• **TO DO**
Every line of the material that includes the word "Task" is to be shown.

----------------------------------------

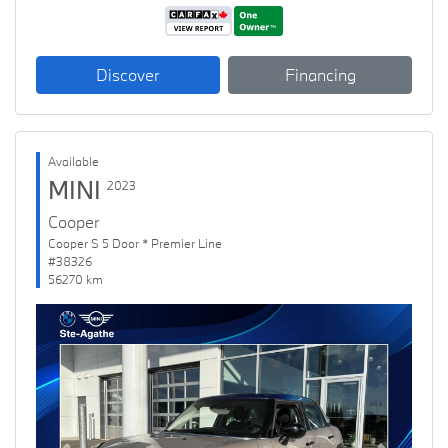
Discover
Financing
Available
MINI
2023
Cooper
Cooper S 5 Door * Premier Line
#38326
56270 km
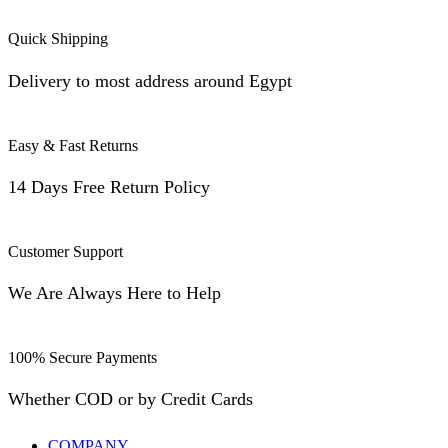
Quick Shipping
Delivery to most address around Egypt
Easy & Fast Returns
14 Days Free Return Policy
Customer Support
We Are Always Here to Help
100% Secure Payments
Whether COD or by Credit Cards
COMPANY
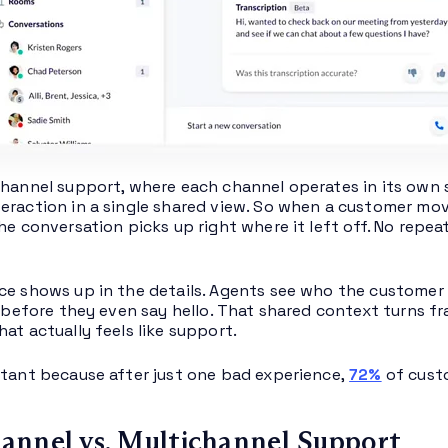
channel support, where each channel operates in its own s
eraction in a single shared view. So when a customer move
the conversation picks up right where it left off. No repe
ce shows up in the details. Agents see who the customer is
ll before they even say hello. That shared context turns
at actually feels like support.
rtant because after just one bad experience,
72%
of custo
nnel vs. Multichannel Support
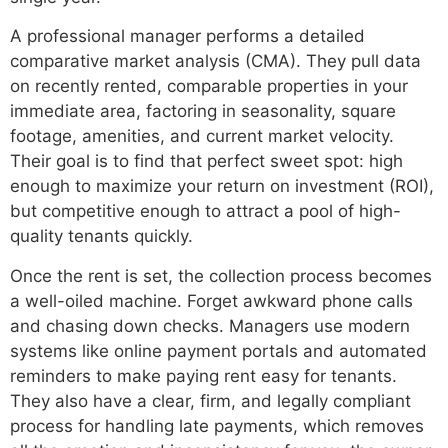
A professional manager performs a detailed
comparative market analysis (CMA). They pull data
on recently rented, comparable properties in your
immediate area, factoring in seasonality, square
footage, amenities, and current market velocity.
Their goal is to find that perfect sweet spot: high
enough to maximize your return on investment (ROI),
but competitive enough to attract a pool of high-
quality tenants quickly.
Once the rent is set, the collection process becomes
a well-oiled machine. Forget awkward phone calls
and chasing down checks. Managers use modern
systems like online payment portals and automated
reminders to make paying rent easy for tenants.
They also have a clear, firm, and legally compliant
process for handling late payments, which removes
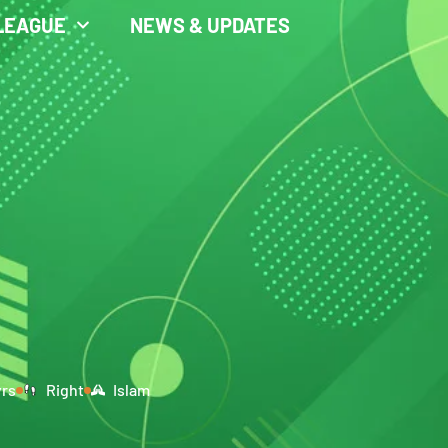
LEAGUE
NEWS & UPDATES
yrs
Right
Islam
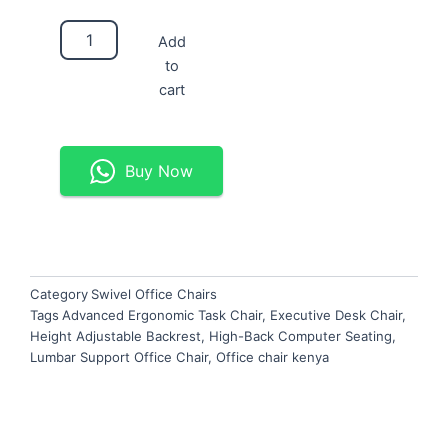
Advanced
Add
Ergonomic
to
Task
Chair
cart
quantity
Buy Now
Category
Swivel Office Chairs
Tags
Advanced Ergonomic Task Chair
,
Executive Desk Chair
,
Height Adjustable Backrest
,
High-Back Computer Seating
,
Lumbar Support Office Chair
,
Office chair kenya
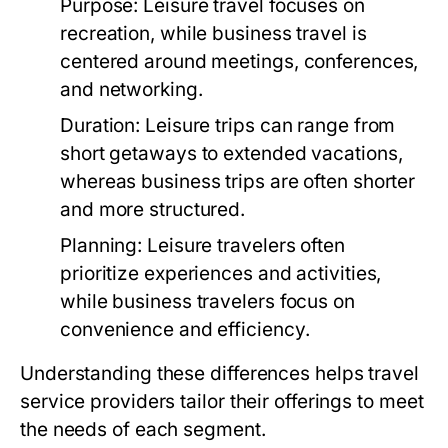
Purpose:
Leisure travel focuses on
recreation, while business travel is
centered around meetings, conferences,
and networking.
Duration:
Leisure trips can range from
short getaways to extended vacations,
whereas business trips are often shorter
and more structured.
Planning:
Leisure travelers often
prioritize experiences and activities,
while business travelers focus on
convenience and efficiency.
Understanding these differences helps travel
service providers tailor their offerings to meet
the needs of each segment.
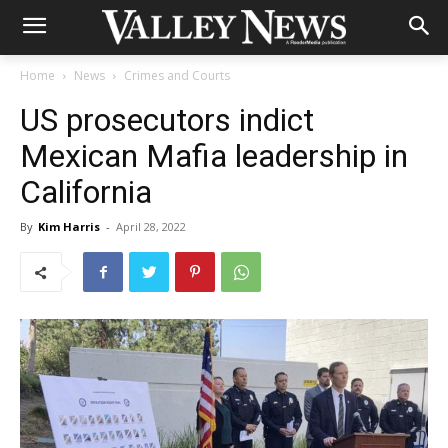
Home
News
Crimes and Courts
US prosecutors indict
Mexican Mafia leadership in
California
By
Kim Harris
-
April 28, 2022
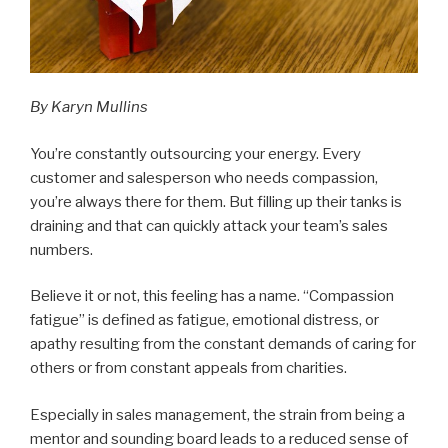
By
Karyn Mullins
You’re constantly outsourcing your energy. Every
customer and salesperson who needs compassion,
you’re always there for them. But filling up their tanks is
draining and that can quickly attack your team’s sales
numbers.
Believe it or not, this feeling has a name. “Compassion
fatigue” is defined as fatigue, emotional distress, or
apathy resulting from the constant demands of caring for
others or from constant appeals from charities.
Especially in sales management, the strain from being a
mentor and sounding board leads to a reduced sense of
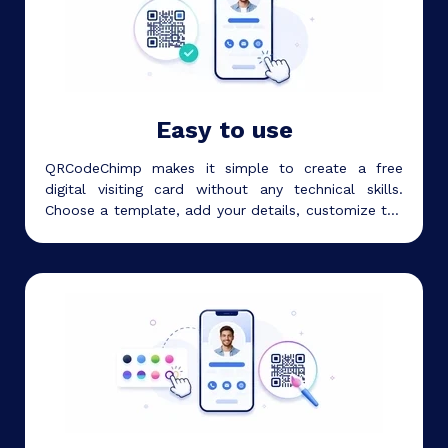
Easy to use
QRCodeChimp makes it simple to create a free
digital visiting card without any technical skills.
Choose a template, add your details, customize the
design, and start sharing your card in minutes.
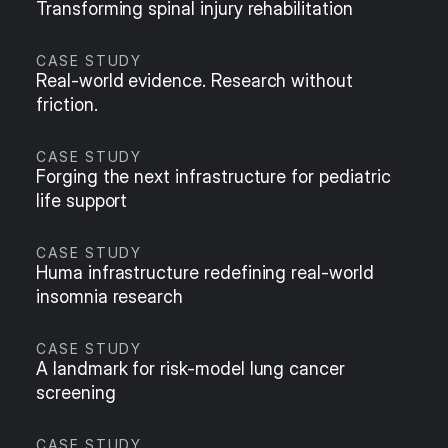
Transforming spinal injury rehabilitation
CASE STUDY
Real-world evidence. Research without 
friction.
CASE STUDY
Forging the next infrastructure for pediatric 
life support
CASE STUDY
Huma infrastructure redefining real-world 
insomnia research
CASE STUDY
A landmark for risk-model lung cancer 
screening
CASE STUDY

----------------------------------------

• **ANSWER BOX**
Task
Advanced Ergonomic Task Chair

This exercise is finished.